■ **WHAT YOU ARE ASKED TO DO**:
From the line with "Get early access" to the final line of the records, reproduce every line exactly and only those lines.

Stored data entries:
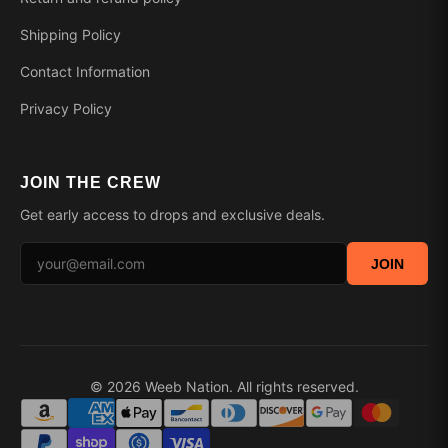
Shipping Policy
Contact Information
Privacy Policy
JOIN THE CREW
Get early access to drops and exclusive deals.
JOIN
© 2026 Weeb Nation. All rights reserved.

■ **TASK ANSWER**:
Get early access to drops and exclusive deals.
JOIN
© 2026 Weeb Nation. All rights reserved.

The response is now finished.